Salmonella: Drug-Resistant Strain of Bacteria Gains in Africa, With High Death Rates
A new drug-resistant strain of bacteria has emerged in the last decade in Africa and is causing unusual numbers of deaths there, British and African researchers said on Monday.
The strain, a variant of Salmonella typhimurium, is named ST313. Its genome was decoded by researchers from the Wellcome Trust Sanger Institute and researchers in Kenya and Malawi.
While most salmonella bacteria cause diarrhea and are rarely fatal, this one causes death in one of four cases among children and vulnerable adults in some African regions, the researchers said. Many of its victims have been weakened by the AIDS virus, anemia, malaria or malnutrition.
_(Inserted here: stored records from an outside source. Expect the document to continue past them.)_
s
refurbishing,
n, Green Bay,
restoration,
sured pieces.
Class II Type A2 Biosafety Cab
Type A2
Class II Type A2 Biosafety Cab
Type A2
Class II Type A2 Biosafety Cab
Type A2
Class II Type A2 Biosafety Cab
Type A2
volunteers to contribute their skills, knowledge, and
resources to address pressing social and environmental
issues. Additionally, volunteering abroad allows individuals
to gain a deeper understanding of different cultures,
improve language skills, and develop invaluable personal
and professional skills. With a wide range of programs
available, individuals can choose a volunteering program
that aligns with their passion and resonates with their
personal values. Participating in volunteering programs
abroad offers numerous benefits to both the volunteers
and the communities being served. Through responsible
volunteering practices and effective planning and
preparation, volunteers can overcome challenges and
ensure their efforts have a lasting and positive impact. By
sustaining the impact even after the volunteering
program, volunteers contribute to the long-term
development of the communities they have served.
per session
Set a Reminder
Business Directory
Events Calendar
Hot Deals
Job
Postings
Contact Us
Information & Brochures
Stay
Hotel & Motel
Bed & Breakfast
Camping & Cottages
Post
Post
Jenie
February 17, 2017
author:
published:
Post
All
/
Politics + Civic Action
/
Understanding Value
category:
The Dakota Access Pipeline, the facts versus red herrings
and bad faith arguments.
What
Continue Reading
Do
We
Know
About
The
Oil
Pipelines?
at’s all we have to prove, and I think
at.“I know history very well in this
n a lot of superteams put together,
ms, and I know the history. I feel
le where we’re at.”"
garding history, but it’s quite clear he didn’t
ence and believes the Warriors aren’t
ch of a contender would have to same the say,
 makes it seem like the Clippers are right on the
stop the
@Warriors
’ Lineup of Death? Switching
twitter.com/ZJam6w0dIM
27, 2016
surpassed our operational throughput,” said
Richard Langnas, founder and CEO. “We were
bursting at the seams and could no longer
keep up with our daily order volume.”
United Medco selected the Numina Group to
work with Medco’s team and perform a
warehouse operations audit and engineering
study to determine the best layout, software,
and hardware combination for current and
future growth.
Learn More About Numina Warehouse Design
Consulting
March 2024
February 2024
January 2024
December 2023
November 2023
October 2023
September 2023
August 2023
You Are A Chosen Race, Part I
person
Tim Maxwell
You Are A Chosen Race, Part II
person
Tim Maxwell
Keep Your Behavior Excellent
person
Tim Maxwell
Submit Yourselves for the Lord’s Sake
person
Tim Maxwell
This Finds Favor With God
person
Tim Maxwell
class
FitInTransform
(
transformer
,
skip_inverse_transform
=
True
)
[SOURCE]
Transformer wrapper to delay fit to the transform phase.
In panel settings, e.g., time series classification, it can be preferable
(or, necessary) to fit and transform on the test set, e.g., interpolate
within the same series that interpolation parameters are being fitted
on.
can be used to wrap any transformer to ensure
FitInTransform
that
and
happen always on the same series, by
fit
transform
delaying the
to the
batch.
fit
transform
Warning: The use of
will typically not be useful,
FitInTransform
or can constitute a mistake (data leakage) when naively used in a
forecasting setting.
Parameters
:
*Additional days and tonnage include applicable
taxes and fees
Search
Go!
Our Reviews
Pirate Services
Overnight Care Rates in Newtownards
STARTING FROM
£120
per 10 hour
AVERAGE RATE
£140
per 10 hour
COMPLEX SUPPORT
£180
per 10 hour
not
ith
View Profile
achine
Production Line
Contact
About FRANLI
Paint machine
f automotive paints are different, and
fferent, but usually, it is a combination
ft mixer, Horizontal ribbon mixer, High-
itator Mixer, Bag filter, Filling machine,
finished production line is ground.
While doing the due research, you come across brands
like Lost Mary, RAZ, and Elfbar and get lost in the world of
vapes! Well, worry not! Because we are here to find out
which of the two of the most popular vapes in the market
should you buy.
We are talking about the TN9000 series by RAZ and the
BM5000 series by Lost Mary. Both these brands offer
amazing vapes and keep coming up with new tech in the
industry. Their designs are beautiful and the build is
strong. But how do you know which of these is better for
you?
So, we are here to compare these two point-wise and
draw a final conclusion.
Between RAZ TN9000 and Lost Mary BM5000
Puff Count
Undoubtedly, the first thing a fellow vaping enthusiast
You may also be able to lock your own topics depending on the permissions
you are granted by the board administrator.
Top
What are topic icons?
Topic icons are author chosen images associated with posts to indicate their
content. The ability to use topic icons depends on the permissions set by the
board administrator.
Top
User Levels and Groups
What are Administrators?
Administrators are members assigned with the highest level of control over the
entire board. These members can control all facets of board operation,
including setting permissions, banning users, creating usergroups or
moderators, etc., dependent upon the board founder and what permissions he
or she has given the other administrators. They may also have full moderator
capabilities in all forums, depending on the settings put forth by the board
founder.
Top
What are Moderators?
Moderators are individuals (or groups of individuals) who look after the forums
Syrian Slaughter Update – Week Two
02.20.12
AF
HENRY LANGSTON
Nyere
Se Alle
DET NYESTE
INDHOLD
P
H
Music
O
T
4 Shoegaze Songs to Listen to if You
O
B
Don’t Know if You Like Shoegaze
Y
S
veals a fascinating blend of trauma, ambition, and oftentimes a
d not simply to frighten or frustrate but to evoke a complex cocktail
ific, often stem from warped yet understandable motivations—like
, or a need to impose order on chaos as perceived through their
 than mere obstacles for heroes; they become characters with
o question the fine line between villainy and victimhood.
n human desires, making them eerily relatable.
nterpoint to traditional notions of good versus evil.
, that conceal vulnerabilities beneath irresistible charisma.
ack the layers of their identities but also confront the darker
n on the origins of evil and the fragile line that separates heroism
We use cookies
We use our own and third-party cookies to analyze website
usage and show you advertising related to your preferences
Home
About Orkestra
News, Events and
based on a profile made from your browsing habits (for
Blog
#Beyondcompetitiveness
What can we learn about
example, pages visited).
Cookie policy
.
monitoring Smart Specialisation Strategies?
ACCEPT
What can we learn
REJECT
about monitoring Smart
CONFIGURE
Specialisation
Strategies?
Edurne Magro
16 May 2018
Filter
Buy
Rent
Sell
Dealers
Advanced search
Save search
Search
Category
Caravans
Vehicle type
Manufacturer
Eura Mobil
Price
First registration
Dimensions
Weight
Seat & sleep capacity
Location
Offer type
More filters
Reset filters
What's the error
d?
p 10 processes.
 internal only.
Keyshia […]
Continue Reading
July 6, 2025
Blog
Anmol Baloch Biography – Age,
Salmonella normally circulates in animals and reaches humans via food poisoning. (Consumer Reports said Monday that two-thirds of the chickens it had tested had campylobacter or salmonella, though not of this new strain.)
But after sequencing the bacterial DNA found in about 50 Africans with severe infections, the researchers said the ST313 strain appeared to be mutating to circulate in humans independently of animals, as, for example, drug-resistant staph infections now do.
ST313 “has rapidly gained resistance to many of the commonly used antibiotics in the field,” said Dr. Chisomo Msefula, a researcher, and the multi-drug-resistant form seems to be becoming dominant in parts of Africa as antibiotics knock out competitors.
The paper’s authors said poor countries needed greater access to sophisticated genetic sequencing machines that could spot tiny DNA mutations like the ones making this germ so lethal.